Algorithm of Knuth-Morris-Pratt

The algorithm of Knuth-Morris-Pratt (often shortened by algorithm KMP ) is a Algorithme of search for under-chain, making it possible to find the occurrences of a chain P in a text S. Its characteristic resides in a preprocessing of the chain, which provides sufficient information to determine where to continue research in the event of not-correspondence. That makes it possible the algorithm not to re-examine the characters which were previously checked, and thus to limit the number of comparisons necessary.

The algorithm was invented by Knuth and Pratt, and independently by J.H. Morris in 1975.

Principle of operation

Naive approach

In order to better include/understand the logic of the algorithm of Knuth-Morris-Pratt, it is instructive to lean on the naive approach search for chain.

The chain B can be found in the text has with the following algorithm:

  1. To fix i = 1;
  2. As long as there remain positions to check
  3. * Comparer letter with letter the chain B and the text has starting from the position i;
  4. * If the chain corresponds, to finish the treatment and to turn over i like position of the beginning of the occurrence;
  5. * If not to fix i = I + 1;
  6. To finish the treatment, no occurrence was found.
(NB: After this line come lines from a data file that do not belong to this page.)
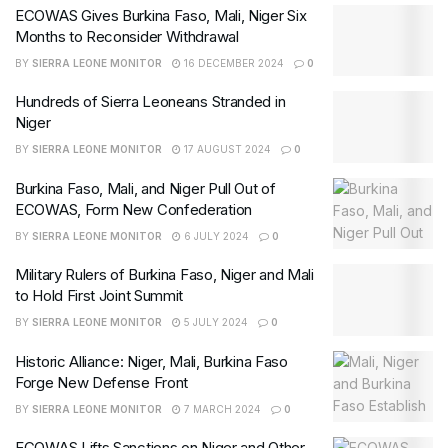
ECOWAS Gives Burkina Faso, Mali, Niger Six
Months to Reconsider Withdrawal
BY
SIERRA LEONE MONITOR
16 DECEMBER 2024
0
Hundreds of Sierra Leoneans Stranded in
Niger
BY
SIERRA LEONE MONITOR
17 AUGUST 2024
0
Burkina Faso, Mali, and Niger Pull Out of
ECOWAS, Form New Confederation
BY
SIERRA LEONE MONITOR
6 JULY 2024
0
Military Rulers of Burkina Faso, Niger and Mali
to Hold First Joint Summit
BY
SIERRA LEONE MONITOR
5 JULY 2024
0
Historic Alliance: Niger, Mali, Burkina Faso
Forge New Defense Front
BY
SIERRA LEONE MONITOR
7 MARCH 2024
0
ECOWAS Lifts Sanctions on Niger and Other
This procedure can be improved by stopping the comparison of the third stage as soon as a different character is detected.

This approach has a disadvantage: after an unfruitful comparison, the following comparison will begin with the position i + 1, without holding any account of those which already took place with the preceding iteration, with the position i. The algorithm of Knuth-Morris-Pratt examines initially the chain B and in deduced from information making it possible not to compare each character more once.

Phases

  1. the first phase of the algorithm builds a table, indicating for each position a “shift”, i.e. the next position where a potential occurrence of the chain can be.
  2. the second phase carries out research strictly speaking, by comparing the characters of the chain and those of the text. In the event of difference, it uses the table to know the shift to be taken into account to continue research without flashback.

Example

To present the principle of operation of the algorithm, a particular example is considered: the chain P is worth ABCDABD and the text S is ABC ABCDAB ABCDABCDABDE.

Notations : To represent the character strings, this article uses tables from which the indices begin to zero. Thus, the C of the chain P will be noted P. m indicates the position in the text S to which the chain P is in the course of checking, and i the position of the character currently checked in P.

1 2 01234567890123456789012 m: v S: ABC ABCDAB ABCDABCDABDE P: ABCDABD I: ^ 0123456

The algorithm starts by testing the correspondence of the characters the ones after the others. Thus, with the fourth stage, m = 0 and i = 3. S is a space and P = 'D', the correspondence is not possible.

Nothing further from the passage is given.